Formar parte de una institución educativa que busca hermanar la cultura mexicana y la nipona fue una gran aventura. Algo paradójico considerando la naturaleza de ambas partes, pero también innovador. Quizá por ello más de una persona ha opinado que soy “diferente”. Me han calificado de muchas cosas: perfeccionista, obstinada, compulsiva, terca, necia, excesivamente franca… aunque también han utilizado adjetivos más halagadores, como: inteligente, honesta, trabajadora, puntual, organizada, compartida, y eso que los mexicanos solemos llamar “chingona”.

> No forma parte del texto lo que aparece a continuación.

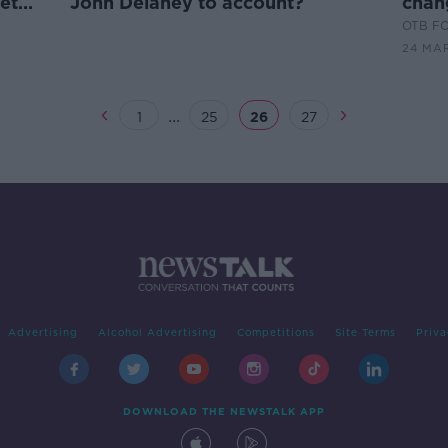
et
John Delaney to account?
chan
the 
OTB F
24 MAR
...
1
25
26
27
Advertising
Alcohol Advertising
Competitions
Site Terms
Priva
DOWNLOAD THE NEWSTALK APP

Estas cualidades —aunque algunas suenen más como defectos— las atribuyo, en gran parte, a la escuela donde me formé desde el preescolar hasta la preparatoria, lo cual suma catorce años dentro de un mismo recinto, conviviendo con las mismas personas y escuchando a los mismos maestros. Algo así como una gran familia con hermanos, primos, tíos e incluso una maestra de edad avanzada a quien, por respeto, llamábamos Obaasan —abuela, en español. Gente con la que conviví y, en algunos casos, sobreviví, pero que de cualquier modo terminé amando, como sucede en la mayoría de las familias.
Al reflexionar sobre mi supuesta rareza, me doy cuenta de que no es más que el legado japonés llevado a la práctica en el entorno mexicano: tengo el 90% de mis actividades —incluidas fiestas y reuniones— registradas en una agenda donde, con frecuencia, escribo el tiempo que dedicaré a cada una. Este hábito me permitió estudiar dos licenciaturas de forma simultánea, realizar viajes y tener una pareja: todo al mismo tiempo y sin enloquecer demasiado. Conozco de memoria los objetos que he guardado en cada cajón de mi casa y oficina —algunos de ellos están etiquetados y ordenados por colores y tamaños. Por otro lado, la puntualidad es algo que valoro mucho. Kasuga Sensei nos enseñó que, al llegar tarde a una cita, comunicamos un mensaje contundente: “Mi tiempo es más importante que el tuyo”. He devuelto a sus dueños al menos cinco teléfonos celulares encontrados en baños y otros lugares públicos. Sin moralismos ni dioses castigadores comprendí que “lo que no es tuyo es de alguien más”.
Aprendí que el día tiene veinticuatro horas y que cinco de sueño son suficientes: restan diecinueve para hacer cantidad de cosas, además de trabajar o ir a la escuela —la cultura y el deporte son buenas opciones. Cuando lo que decidimos hacer nos genera algún provecho, la elección es buena, pero si además beneficia a la comunidad, es mejor.
La comida es sabrosa si se ve bonita, y si las verduras tienen caritas felices o formas de animales, hasta el niño más remilgoso las comerá. Ya que hablo de trabajo doméstico, cabe mencionar que en mi escuela japonesa los niños —desde que están en preescolar— son los encargados de mantener aseado el salón de clases: llevan a cabo un rol de soji —limpieza—, pues el aula también funge como un comedor donde los alumnos sirven los alimentos.
La filosofía y actitud de vida japonesa puede resumirse en cuatro puntos, y cada uno es consecuencia del que le precede:
- El bien ser: Ser honesto, puntual y disciplinado.
- El bien hacer: Hacer bien las cosas, aunque nadie te vea.
- El bien estar: Como consecuencia del bien ser y el bien hacer.
- El bien tener: Como consecuencia de los tres anteriores y del trabajo diario.
Con esto en mente, resulta más sencillo explicar el milagro japonés que comenzó en la década de los sesenta del siglo pasado, así como las características que, por lo general, asociamos con Japón. Al igual que en cualquier idiosincrasia, hay aspectos cuestionables. Sin embargo, las ventajas de formarse en un contexto japonés son convenientes no sólo para México, sino para Latinoamérica, región que, indudablemente, tiene mucho que ofrecer a otras culturas.